Pelaku Pidana di Bawah Lima Tahun Tidak Dipenjara, tapi Disanksi Sosial

- Sanksi sosial sebagai alternatif hukuman pidana di bawah lima tahun diterapkan di Jawa Barat
- Pelaku tindak pidana melakukan pekerjaan sosial untuk mengurangi beban negara dan menafkahi keluarga
- Program "Berdaya dan Berkarya" membantu mantan pelaku pidana memperoleh keterampilan baru setelah menjalani sanksi sosial
Bandung, IDN Times - Penerapan sanksi sosial sebagai alternatif hukuman pidana di bawah lima tahun telah diterapkan di wilayah Jawa Barat. Penerapan ini sesuai dengan kesepakatan yang dilakukan antara Pemprov Jabar dan Kejaksaan Tinggi Jawa Barat.
Gubernur Jawa Barat, Dedi Mulyadi menyatakan, hukuman bagi pelaku dengan ancaman pidana di bawah lima tahun sebaiknya tidak lagi dilakukan dengan pemenjaraan.
Hal itu, menurutnya. sejalan dengan penerapan Undang-undang Nomor 1 Tahun 2023 tentang Kitab Undang-undang Hukum Pidana (KUHP) Nasional yang mulai berlaku pada Januari 2026.
1. Ada aspek uang negara yang terselamatkan

Sebagai pengganti hukuman penjara, pelaku tindak pidana melakukan pekerjaan sosial, seperti membersihkan bantaran sungai, merapikan jalan yang ditumbuhi rumput liar, hingga memperbaiki drainase yang tersumbat.
Kebijakan tersebut dinilai bukan hanya humanis, tetapi juga mengefisienkan keuangan negara dan dapat memberdayakan masyarakat.
"Di sini ada aspek uang negara yang terselamatkan. Ketika orang berada di penjara, negara harus menanggung makan, minum, dan tenaga pengawas, tetapi produktivitasnya rendah.
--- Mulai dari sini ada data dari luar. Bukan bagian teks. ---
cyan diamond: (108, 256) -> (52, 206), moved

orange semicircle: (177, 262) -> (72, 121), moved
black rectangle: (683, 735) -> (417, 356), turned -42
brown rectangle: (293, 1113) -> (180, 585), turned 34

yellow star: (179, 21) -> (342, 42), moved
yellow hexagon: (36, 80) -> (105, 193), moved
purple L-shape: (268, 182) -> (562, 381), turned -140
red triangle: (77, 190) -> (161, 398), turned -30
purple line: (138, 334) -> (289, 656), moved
Kalau mereka bekerja sosial, selain mengurangi beban negara, juga melahirkan produktivitas," ujar Dedi.
2. Keluarga kerap kali jadi korban

Menurut Dedi, hukuman sosial bermanfaat bagi masyarakat karena pelaku tindak pidana tetap bisa menafkahi keluarga sehingga tidak menciptakan kemiskinan baru.
"Ketika seseorang dipenjara karena kasus ringan, keluarga sering kali ikut menanggung penderitaan. Istrinya harus menengok ke penjara, ongkosnya pinjam dulu. Anak tidak dinafkahi. Kalau dengan kerja sosial, keluarganya tetap bisa hidup layak, APBN efisien, dan produktivitas meningkat," katanya.
Sementara itu, Jaksa Agung Muda Tindak Pidana Umum (Jampidum) Kejaksaan Agung RI, Asep N. Mulyana menyatakan, Jawa Barat menjadi pionir penerapan sanksi sosial di Indonesia menjelang pemberlakuan KUHP baru.
"Ini adalah pendekatan baru dalam KUHP, di mana pelaku tindak pidana dapat dijatuhi sanksi kerja sosial, bukan hukuman penjara," kata Asep.
3. Diberikan keterampilan agar lebih berdaya

Asep menjelaskan, hukuman sosial hanya diberlakukan bagi pelaku dengan ancaman pidana di bawah lima tahun. Bentuk sanksinya akan disesuaikan dengan kebutuhan daerah serta profil pelaku.
"Kerja sosial itu tidak boleh mengganggu mata pencaharian utama pelaku. Kami akan sesuaikan dengan kondisi lokal, misalnya membantu dinas perhubungan, pekerjaan lapangan, atau kegiatan sosial di lingkungan masyarakat," ujarnya.
Selanjutnya, untuk mantan pelaku pidana, Kejaksaan menyiapkan program “Berdaya dan Berkarya”. Program tersebut membantu mantan pelaku pidana memperoleh keterampilan baru setelah menjalani sanksi sosial. Dengan begitu, proses reintegrasi sosial lebih cepat.
"Tujuannya agar setelah kembali ke masyarakat, mereka punya modal dan keterampilan. Bisa jadi pengusaha sepatu, laundry, atau usaha kecil lain sesuai minat dan kebutuhan daerah," tuturnya.
Dalam acara tersebut, penandatanganan nota kesepahaman juga dilaksanakan antara kepala kejaksaan negeri se-Jawa Barat dan para bupati serta wali kota se-Jawa Barat.